The management of VHL syndrome is multidisciplinary. The urologist's challenge is to preserve renal and adrenal function in a multifocal, bilateral disease with a high propensity to recur . The diagnosis is clinical and is aided by genetic analysis (3p25 germ-line mutation).
VHLS is detected commonly in the third decade. The median age at presentation shown in the literature varies from 30 to 40 years [3, 9, 10]. In the current series, the median age at presentation was 39 years (23–45). Family history is an essential factor in the clinical criteria for diagnosis and was positive in 60% of patients in this series, similar to previously reported reviews [9, 11].
The presentation of VHLS is varied. The spectrum ranges from incidentally or screen-detected to patients who present with features of cerebellar tumors, pheochromocytomas, or hematuria. If the patients were diagnosed with pheochromocytomas, adrenalectomy gets priority, followed by NSS and then excision of cerebellar tumors. In the present series, 41% of patients presented with hematuria, and a diagnosis of multifocal RCC was made.

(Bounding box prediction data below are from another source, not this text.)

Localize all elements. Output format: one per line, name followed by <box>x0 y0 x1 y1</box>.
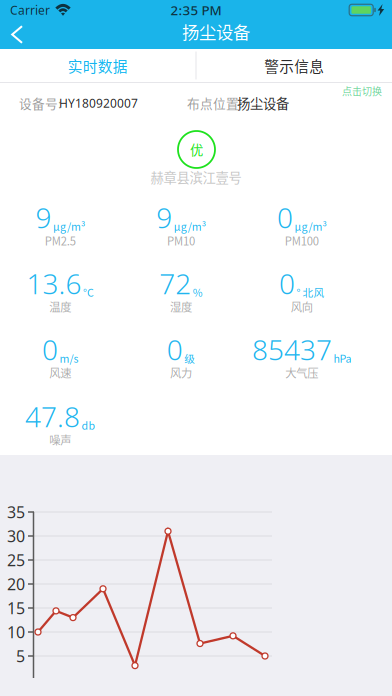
staticText: 警示信息 <box>264 55 324 76</box>
staticText: 0 <box>167 331 183 368</box>
button[interactable]: 实时数据 <box>0 49 196 82</box>
staticText: 大气压 <box>285 364 318 381</box>
staticText: 点击切换 <box>342 84 382 98</box>
button[interactable]: 点击切换 <box>322 84 382 98</box>
staticText: 9 <box>156 199 172 236</box>
staticText: HY180920007 <box>59 95 138 111</box>
staticText: 风速 <box>49 364 71 381</box>
staticText: Carrier <box>10 2 50 18</box>
staticText: 10 <box>7 621 25 643</box>
staticText: 温度 <box>49 298 71 315</box>
staticText: % <box>193 284 203 300</box>
staticText: 扬尘设备 <box>237 93 289 113</box>
staticText: 0 <box>42 331 58 368</box>
staticText: 设备号: <box>19 94 62 112</box>
staticText: 2:35 PM <box>170 1 222 19</box>
staticText: 20 <box>7 573 25 595</box>
staticText: 布点位置: <box>187 94 243 112</box>
staticText: 噪声 <box>49 431 71 448</box>
staticText: 13.6 <box>27 265 82 302</box>
staticText: 72 <box>159 265 191 302</box>
staticText: 赫章县滨江壹号 <box>150 167 242 187</box>
staticText: 实时数据 <box>68 55 128 76</box>
staticText: m/s <box>60 350 79 366</box>
staticText: 优 <box>190 140 203 159</box>
staticText: 级 <box>184 350 195 366</box>
staticText: 30 <box>7 525 25 547</box>
staticText: μg/m³ <box>53 218 85 234</box>
staticText: ° 北风 <box>296 284 324 300</box>
staticText: 风向 <box>291 298 313 315</box>
staticText: PM10 <box>167 232 195 249</box>
staticText: 风力 <box>170 364 192 381</box>
staticText: 15 <box>7 597 25 619</box>
staticText: 25 <box>7 549 25 571</box>
staticText: °C <box>83 284 94 300</box>
button[interactable]: Back <box>0 20 34 49</box>
staticText: 湿度 <box>170 298 192 315</box>
button[interactable]: 警示信息 <box>196 49 392 82</box>
staticText: hPa <box>334 350 352 366</box>
staticText: 35 <box>7 501 25 523</box>
staticText: 47.8 <box>25 398 80 435</box>
staticText: μg/m³ <box>294 218 326 234</box>
staticText: db <box>82 417 96 433</box>
staticText: PM2.5 <box>45 232 76 249</box>
staticText: 9 <box>36 199 52 236</box>
staticText: μg/m³ <box>174 218 206 234</box>
staticText: 5 <box>16 645 25 667</box>
staticText: 0 <box>277 199 293 236</box>
staticText: 扬尘设备 <box>182 19 250 44</box>
staticText: 0 <box>279 265 295 302</box>
staticText: PM100 <box>285 232 319 249</box>
staticText: 85437 <box>252 331 332 368</box>
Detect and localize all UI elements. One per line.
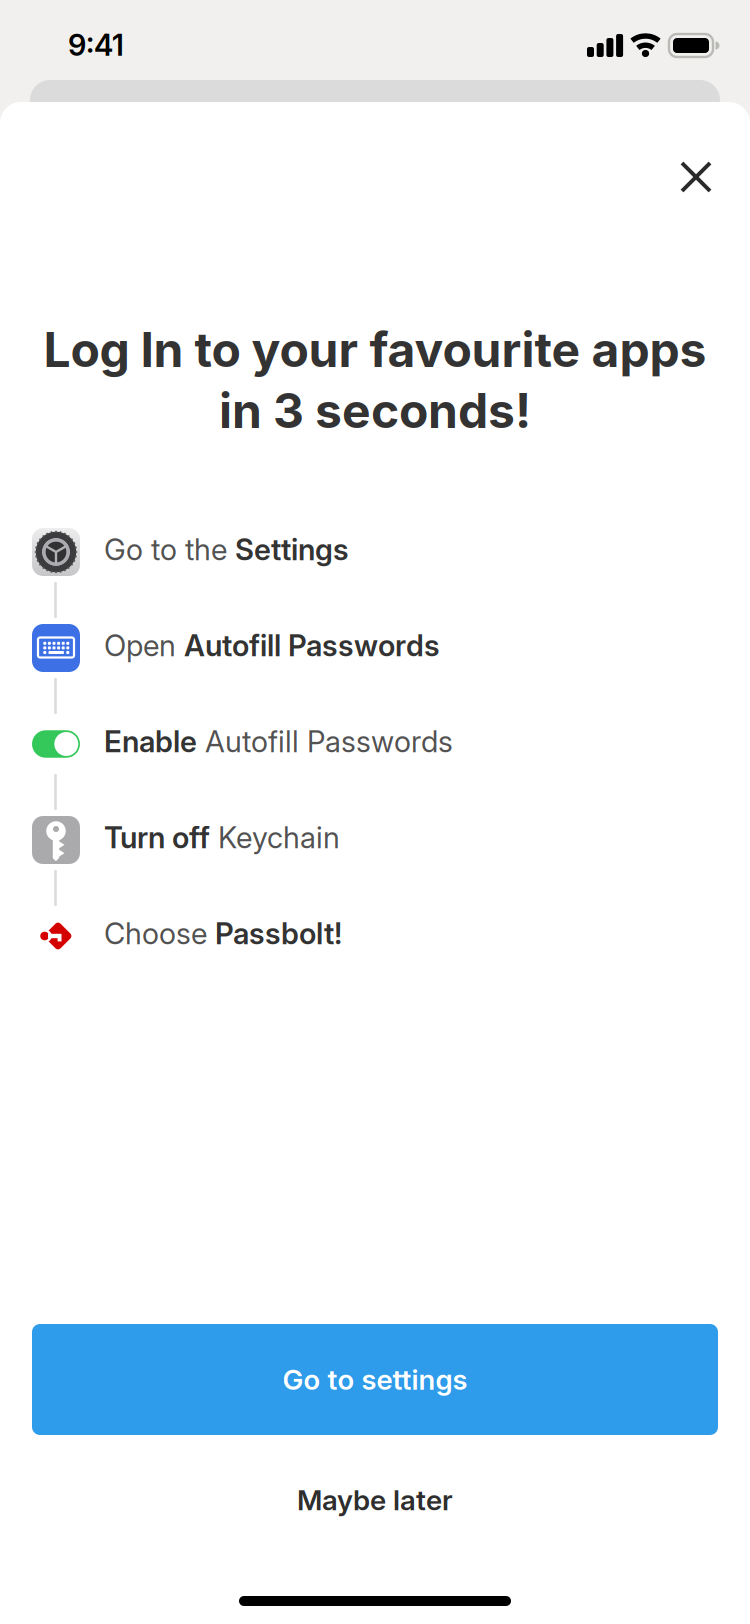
staticText: Passbolt!: [215, 916, 342, 951]
staticText: in 3 seconds!: [219, 382, 531, 439]
staticText: Go to the: [104, 532, 235, 567]
staticText: Enable: [104, 724, 197, 759]
staticText: Turn off: [104, 820, 210, 855]
staticText: Open: [104, 628, 184, 663]
staticText: Settings: [235, 532, 349, 567]
staticText: 9:41: [68, 28, 124, 62]
staticText: Keychain: [210, 820, 340, 855]
staticText: Log In to your favourite apps: [44, 321, 706, 378]
button[interactable]: Close: [666, 147, 726, 207]
staticText: Go to settings: [282, 1363, 468, 1396]
staticText: Maybe later: [297, 1484, 453, 1516]
button[interactable]: Go to settings: [32, 1324, 718, 1435]
staticText: Autofill Passwords: [197, 724, 453, 759]
button[interactable]: Maybe later: [175, 1470, 575, 1530]
staticText: Autofill Passwords: [184, 628, 440, 663]
staticText: Choose: [104, 916, 215, 951]
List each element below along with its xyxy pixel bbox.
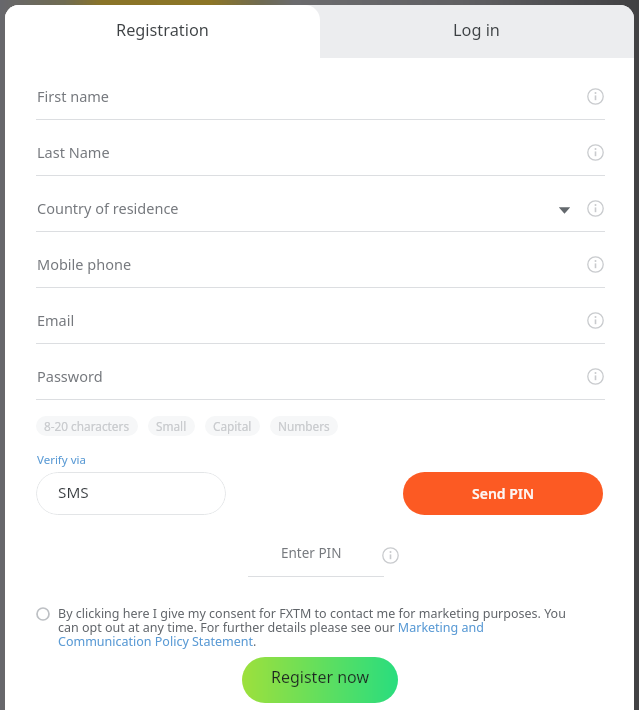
staticText: 8-20 characters: [44, 418, 130, 434]
button[interactable]: Log in: [5, 5, 634, 58]
button[interactable]: 8-20 characters: [36, 416, 138, 436]
staticText: Country of residence: [37, 198, 179, 218]
staticText: Mobile phone: [37, 254, 132, 274]
button[interactable]: Mobile phone: [5, 232, 634, 288]
other: Select country: [558, 203, 571, 216]
staticText: Email: [37, 310, 75, 330]
button[interactable]: Registration: [5, 5, 320, 58]
staticText: By clicking here I give my consent for F…: [58, 605, 573, 650]
button[interactable]: Send PIN: [403, 472, 603, 515]
staticText: Registration: [116, 19, 209, 41]
staticText: Log in: [453, 19, 500, 41]
button[interactable]: Small: [148, 416, 195, 436]
button[interactable]: Capital: [205, 416, 260, 436]
staticText: Send PIN: [472, 484, 535, 503]
button[interactable]: Country of residence: [5, 176, 634, 232]
button[interactable]: Password: [5, 344, 634, 400]
staticText: SMS: [58, 482, 89, 503]
button[interactable]: Register now: [242, 657, 398, 703]
staticText: Small: [156, 418, 187, 434]
button[interactable]: Numbers: [270, 416, 338, 436]
other: Consent checkbox: [36, 607, 50, 621]
button[interactable]: First name: [5, 64, 634, 120]
button[interactable]: Enter PIN: [281, 544, 342, 562]
button[interactable]: Last Name: [5, 120, 634, 176]
button[interactable]: SMS: [36, 472, 226, 515]
staticText: Verify via: [37, 452, 86, 468]
staticText: Last Name: [37, 142, 110, 162]
staticText: Capital: [213, 418, 252, 434]
staticText: First name: [37, 86, 110, 106]
staticText: Register now: [271, 666, 370, 688]
staticText: Numbers: [278, 418, 330, 434]
staticText: Password: [37, 366, 103, 386]
button[interactable]: Email: [5, 288, 634, 344]
button[interactable]: Consent checkbox: [36, 605, 573, 650]
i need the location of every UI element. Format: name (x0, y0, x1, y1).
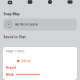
button[interactable]: Unfriend (3, 58, 77, 64)
button[interactable]: Block (3, 71, 77, 78)
button[interactable]: Video call (60, 0, 80, 7)
button[interactable]: Share My Live Location (3, 18, 77, 30)
staticText: Snap Map (4, 11, 20, 16)
staticText: Saved in Chat (4, 34, 26, 39)
button[interactable]: Chat (20, 0, 40, 7)
staticText: Block (6, 72, 14, 77)
button[interactable]: Camera (0, 0, 20, 7)
staticText: Share My Live Location (14, 23, 38, 26)
button[interactable]: Report (3, 64, 77, 71)
staticText: Manage Friendship (6, 50, 24, 53)
staticText: Report (6, 65, 16, 70)
staticText: Unfriend (21, 59, 30, 63)
button[interactable]: Call (40, 0, 60, 7)
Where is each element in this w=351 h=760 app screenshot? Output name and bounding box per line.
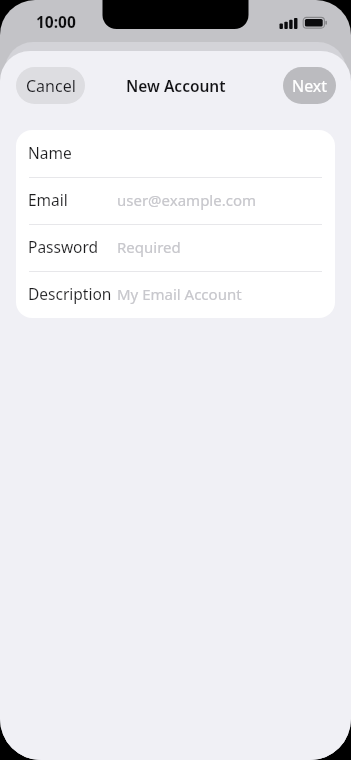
staticText: Email <box>28 189 68 210</box>
staticText: Cancel <box>26 75 76 97</box>
staticText: Next <box>292 75 328 97</box>
button[interactable]: Next <box>283 67 336 104</box>
staticText: New Account <box>126 75 226 96</box>
staticText: Name <box>28 142 72 163</box>
button[interactable]: Password <box>16 224 335 271</box>
staticText: My Email Account <box>117 284 242 304</box>
staticText: Description <box>28 283 112 304</box>
staticText: user@example.com <box>117 190 257 210</box>
staticText: Password <box>28 236 99 257</box>
button[interactable]: Name <box>16 130 335 177</box>
button[interactable]: Cancel <box>16 67 85 104</box>
button[interactable]: Description <box>16 271 335 318</box>
staticText: 10:00 <box>36 11 76 32</box>
button[interactable]: Email <box>16 177 335 224</box>
staticText: Required <box>117 237 181 257</box>
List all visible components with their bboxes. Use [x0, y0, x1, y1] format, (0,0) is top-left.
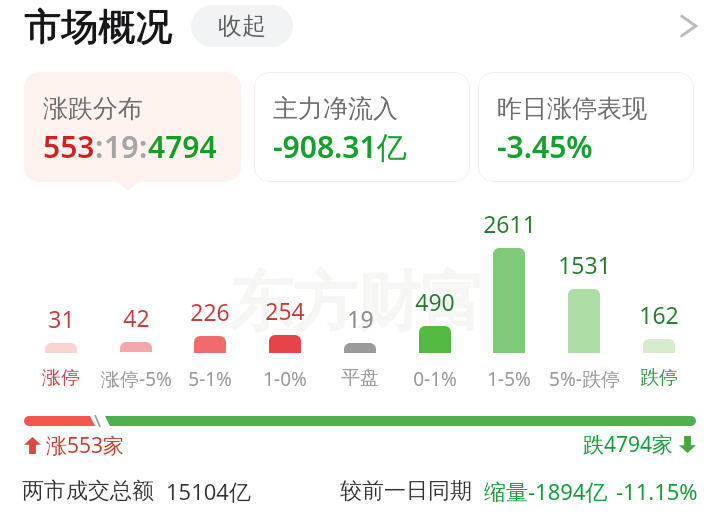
staticText: 涨553家 — [46, 431, 125, 460]
button[interactable]: 展开更多 — [666, 3, 712, 49]
staticText: 19 — [347, 303, 374, 334]
staticText: 5%-跌停 — [549, 366, 620, 392]
staticText: 缩量-1894亿 — [484, 476, 608, 506]
staticText: 主力净流入 — [273, 93, 398, 124]
staticText: 2611 — [483, 208, 536, 239]
staticText: 162 — [639, 299, 679, 330]
staticText: 553 — [43, 126, 95, 167]
staticText: 市场概况 — [24, 3, 172, 50]
staticText: 15104亿 — [166, 476, 251, 506]
staticText: 市场概况 — [24, 4, 172, 51]
staticText: -908.31亿 — [273, 126, 407, 167]
staticText: 涨跌分布 — [43, 93, 143, 124]
staticText: 东方财富 — [229, 262, 485, 343]
staticText: 平盘 — [341, 366, 379, 390]
staticText: 较前一日同期 — [340, 477, 472, 505]
staticText: : — [95, 126, 104, 167]
staticText: -3.45% — [497, 126, 593, 167]
staticText: 1-5% — [487, 366, 531, 392]
staticText: 5-1% — [188, 366, 232, 392]
staticText: 收起 — [218, 11, 266, 41]
button[interactable]: 收起 — [191, 5, 293, 47]
staticText: 涨停 — [42, 366, 80, 390]
staticText: 0-1% — [413, 366, 457, 392]
staticText: 两市成交总额 — [22, 477, 154, 505]
staticText: 跌停 — [640, 366, 678, 390]
staticText: 31 — [48, 303, 75, 334]
button[interactable]: 主力净流入 — [254, 72, 470, 182]
staticText: 1-0% — [263, 366, 307, 392]
staticText: 市场概况 — [25, 3, 173, 50]
button[interactable]: 昨日涨停表现 — [478, 72, 694, 182]
staticText: 42 — [123, 302, 150, 333]
staticText: 226 — [190, 296, 230, 327]
staticText: 254 — [265, 295, 305, 326]
staticText: 昨日涨停表现 — [497, 93, 647, 124]
staticText: 490 — [415, 286, 455, 317]
staticText: 4794 — [148, 126, 217, 167]
staticText: 涨停-5% — [101, 366, 172, 392]
staticText: 跌4794家 — [583, 430, 674, 459]
staticText: -11.15% — [616, 476, 698, 506]
staticText: 1531 — [558, 249, 611, 280]
staticText: 19 — [104, 126, 139, 167]
staticText: : — [139, 126, 148, 167]
button[interactable]: 涨跌分布 — [24, 72, 241, 182]
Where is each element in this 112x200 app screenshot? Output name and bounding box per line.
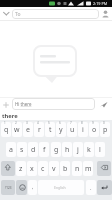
button[interactable]: q: [1, 122, 11, 137]
button[interactable]: s: [17, 142, 27, 157]
staticText: h: [65, 145, 70, 155]
staticText: ?123: [5, 186, 12, 190]
staticText: 4: [37, 121, 39, 125]
button[interactable]: [1, 161, 15, 176]
staticText: o: [92, 125, 97, 135]
button[interactable]: j: [73, 142, 83, 157]
staticText: r: [38, 125, 41, 135]
staticText: z: [19, 164, 23, 174]
button[interactable]: [3, 11, 10, 16]
staticText: 7: [70, 121, 72, 125]
staticText: v: [52, 164, 56, 174]
staticText: e: [26, 125, 30, 135]
staticText: c: [41, 164, 45, 174]
button[interactable]: a: [6, 142, 16, 157]
staticText: ,: [32, 184, 34, 191]
button[interactable]: Hi there: [12, 98, 95, 110]
staticText: u: [70, 125, 75, 135]
staticText: a: [9, 145, 13, 155]
staticText: English: [54, 185, 66, 190]
button[interactable]: n: [72, 161, 82, 176]
button[interactable]: v: [49, 161, 59, 176]
staticText: q: [4, 125, 9, 135]
button[interactable]: x: [27, 161, 37, 176]
button[interactable]: r: [34, 122, 44, 137]
button[interactable]: To: [12, 9, 99, 19]
staticText: y: [59, 125, 63, 135]
staticText: 8: [81, 121, 83, 125]
staticText: 6: [59, 121, 61, 125]
button[interactable]: f: [39, 142, 49, 157]
button[interactable]: ,: [28, 180, 37, 195]
button[interactable]: h: [62, 142, 72, 157]
staticText: m: [85, 164, 92, 174]
staticText: there: [2, 112, 18, 120]
button[interactable]: [100, 102, 108, 108]
staticText: 9: [92, 121, 94, 125]
staticText: 3: [26, 121, 28, 125]
button[interactable]: [101, 10, 110, 18]
button[interactable]: [38, 180, 84, 195]
staticText: b: [63, 164, 68, 174]
staticText: t: [49, 125, 52, 135]
button[interactable]: e: [23, 122, 33, 137]
staticText: 2:19 PM: [93, 1, 108, 6]
button[interactable]: o: [89, 122, 99, 137]
staticText: 0: [103, 121, 105, 125]
staticText: w: [14, 125, 20, 135]
staticText: l: [99, 145, 101, 155]
button[interactable]: b: [60, 161, 70, 176]
staticText: g: [54, 145, 59, 155]
button[interactable]: [2, 101, 10, 109]
button[interactable]: y: [56, 122, 66, 137]
staticText: k: [87, 145, 91, 155]
staticText: x: [30, 164, 34, 174]
button[interactable]: [16, 180, 27, 195]
button[interactable]: p: [100, 122, 110, 137]
button[interactable]: [97, 161, 111, 176]
button[interactable]: w: [12, 122, 22, 137]
button[interactable]: [97, 180, 112, 195]
staticText: 1: [4, 121, 6, 125]
staticText: 2: [15, 121, 17, 125]
button[interactable]: c: [38, 161, 48, 176]
button[interactable]: t: [45, 122, 55, 137]
staticText: n: [75, 164, 80, 174]
button[interactable]: m: [83, 161, 93, 176]
staticText: j: [77, 145, 79, 155]
staticText: d: [31, 145, 36, 155]
button[interactable]: l: [95, 142, 105, 157]
button[interactable]: there: [2, 112, 18, 120]
staticText: .: [90, 184, 92, 191]
button[interactable]: u: [67, 122, 77, 137]
staticText: p: [103, 125, 108, 135]
button[interactable]: g: [51, 142, 61, 157]
staticText: To: [15, 11, 21, 18]
button[interactable]: ?123: [1, 180, 15, 195]
button[interactable]: z: [16, 161, 26, 176]
button[interactable]: .: [86, 180, 96, 195]
staticText: Hi there: [15, 101, 32, 107]
staticText: s: [20, 145, 24, 155]
button[interactable]: k: [84, 142, 94, 157]
button[interactable]: i: [78, 122, 88, 137]
staticText: i: [82, 125, 84, 135]
staticText: f: [43, 145, 46, 155]
button[interactable]: d: [28, 142, 38, 157]
staticText: 5: [48, 121, 50, 125]
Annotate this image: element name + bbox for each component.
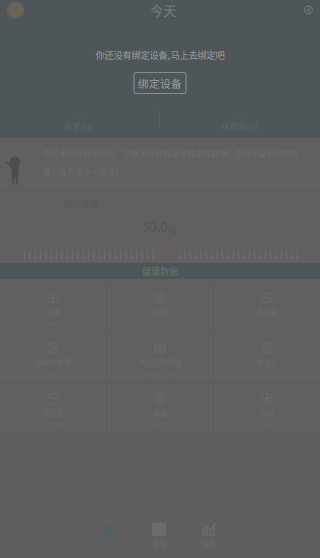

The majority of the data on VHLS are from retrospective reviews [10, 11] and a few prospective cohorts . Mutational analysis was performed in 7 of the patients in the present study, which were confirmatory of a germ-line mutation in the short arm of chromosome 3. Neumann et al. and Baghai et al. also performed the above-mentioned mutational analysis (184 and 12 patients) [9, 11].
The prognosis and management of VHLS have significantly improved. Nephron sparing surgery is the current gold standard in managing multifocal RCC in patients with VHLS. We had 13 patients who underwent nephron sparing surgeries (open partial nephrectomy). The immediate postoperative renal recovery was good except in one patient who required postoperative hemodialysis for a week. Her renal functions gradually improved, and at five years follow up, it normalized. In the earlier case series published in 1992 by Novick and Streem , the author reported NSS in 12 patients. Two required to be on maintenance hemodialysis, and one patient underwent a renal transplant. However, no patients required renal replacement therapy in the subsequent case reports and series by Shinohara and Jilg et al. [10, 12]. As the operative techniques of NSS and perioperative care have improved over time, the preservation of renal function can be achieved consistently, though multiple surgeries are required.
In the present series, the median follow-up was 6.5 years [2,3,4,5,6,7,8,9,10,11,12]. Patients with VHL who undergo NSS have a high chance of recurrence. In the current series, there were seven patients who developed local recurrence (53%). Of these, three patients (17%) required two nephron sparing surgeries. The median time of recurrence was ten years. Local recurrence has also been reported after ten years [13, 14]. Metastasis is rare [3, 9]. In this series, one patient with multifocal RCC developed a local recurrence and metastasis to the pancreas at a follow-up of 10 years. There was no mortality in the present case series. However, there was a 5–10% mortality in the earlier studies [3, 9].
Management of pheochromocytomas in patients with VHLS is also a challenge because of their bilateral occurrence. In the present series, seven patients underwent total adrenalectomies, and 3 with bilateral tumors underwent cortical sparing adrenalectomy. None of the patients developed adrenal insufficiency or crisis in the immediate postoperative period, and none required long-term steroid replacement at a median follow-up of 10 years. In a prospective cohort study by Neumann et al. , 184 patients with VHLS underwent adrenalectomy (30%—cortical sparing). 30% of patients developed adrenal crisis, while 13% of the patients developed iatrogenic Cushings and needed to be on steroid replacement at a median follow-up of 8 years. However, retrospective reviews [11, 15] showed no incidence of adrenal insufficiency.
The study's limitations were that it was a retrospective review with its inherent bias and that the diagnosis in the earlier cases was based on clinical criteria only. Due to the rarity of the disease, the number of patients was few. However, the study's strengths include an excellent follow-up and only a few studies about VHLS from India.
It seems clear that oncological clearance can be optimally achieved by nephron sparing surgery. Though there is a high incidence of recurrence, a second NSS can salvage them without affecting the overall survival. Cortical sparing adrenalectomy in bilateral pheochromocytoma preserves adrenal function and avoids steroid supplementation.